You Can't Filter "The Stupid" presented at OWASP AppSecAsiaPac 2012

by Charles Henderson, Daniel Crowley,

Summary : Everyone wants to stretch their security budget as far as possible; in recent years, automated application security tools have become a popular choice for doing so. However, manual security testing isnt going anywhere until the HAL-9000 application scanner/web app firewall comes online. While automated tools may be tempting, the reality is that only manual application testing provides strong protection against modern threats. Companies that are serious about application security and have reviewed both options are consistently choosing manual testing.
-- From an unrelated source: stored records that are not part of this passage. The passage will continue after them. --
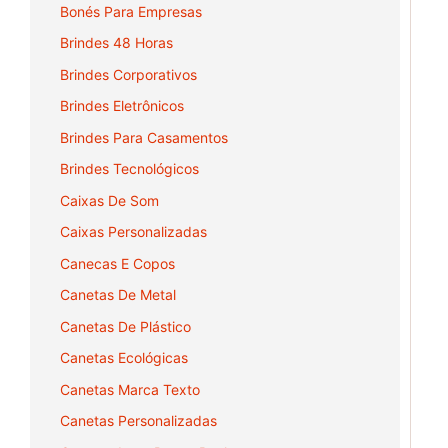
Bonés Para Empresas
Brindes 48 Horas
Brindes Corporativos
Brindes Eletrônicos
Brindes Para Casamentos
Brindes Tecnológicos
Caixas De Som
Caixas Personalizadas
Canecas E Copos
Canetas De Metal
Canetas De Plástico
Canetas Ecológicas
Canetas Marca Texto
Canetas Personalizadas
Logic flaws may not get the press that vulnerabilities like SQL Injection or Cross-Site Scripting (XSS) do, but they can be devastating to an application. Every application is going to have its own unique set of logic, so it is impossible to automate tests for logic vulnerabilities. Because logic flaws often require no hacking skills, standard users often discover the vulnerabilities on their own. Examples from Trustwave penetration tests range from the simple such as a shopping cart application that accepts bogus coupon codes to the very complex sensitive information disclosure by combining query results across multiple systems.
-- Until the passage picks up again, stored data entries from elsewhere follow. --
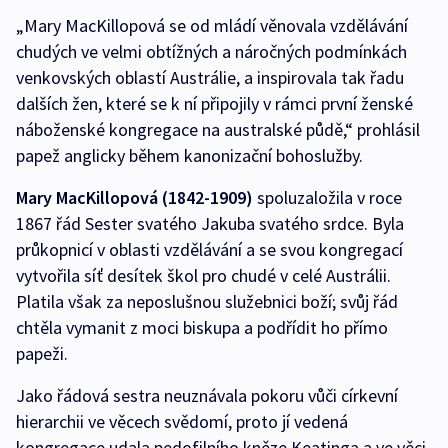
„Mary MacKillopová se od mládí věnovala vzdělávání
chudých ve velmi obtížných a náročných podmínkách
venkovských oblastí Austrálie, a inspirovala tak řadu
dalších žen, které se k ní připojily v rámci první ženské
náboženské kongregace na australské půdě,“ prohlásil
papež anglicky během kanonizační bohoslužby.
Mary MacKillopová (1842-1909)
spoluzaložila v roce
1867 řád Sester svatého Jakuba svatého srdce. Byla
průkopnicí v oblasti vzdělávání a se svou kongregací
vytvořila síť desítek škol pro chudé v celé Austrálii.
Platila však za neposlušnou služebnici boží; svůj řád
chtěla vymanit z moci biskupa a podřídit ho přímo
papeži.
Jako řádová sestra neuznávala pokoru vůči církevní
hierarchii ve věcech svědomí, proto jí vedená
kongregace udala pedofilního kněze Keatinga a ve věci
Many vulnerabilities are simply too complicated to practically detect with an automated tool. For example, it is very common for web applications to provide complex data structures such as serialized objects to the web browser. Examples of such frameworks or techniques include Microsofts .Net, Java ServerFaces, JSON, and Adobe Flex. Since a developer can place any type of data in these structures, an automated tool cannot be expected to reliably test them. Analyzing these structures can be a very complex process that requires the ability to understand the data in the context of the application.
An experienced penetration tester can identify complicated vulnerabilities in the same way that a human attacker does. Humans can comprehend the intention of the developer in how the application is designed and intended to operate. Understanding this is critical for identifying how the system can be subverted. Human testers can also deduce business logic rules, even if they are not explicitly documented. When business requirements are documented and provided to the tester, the quality of testing is even greater.
Manual source code reviews present even more benefits by identifying vulnerabilities that require access to source code. Examples include hidden or unused application components, which may have been left intentionally as backdoors by disgruntled developers. There are many forms of blind SQL injection with no evidence in the response, exotic injection attacks (e.g. mainframe session attacks), vulnerabilities in back-end systems, and intentional backdoors.

Daniel Crowley: Daniel does pen testing, research, training, and various other things for Core Security Technologies. In his spare time, he plays around mostly with Web-based technologies and locks. Being an entertainer by nature, Daniel likes combining art with technology and his presentations are designed to inform AND entertain. Daniel was a speaker at Shmoocon VI and won the Gringo Warrior competition at Shmoocon V.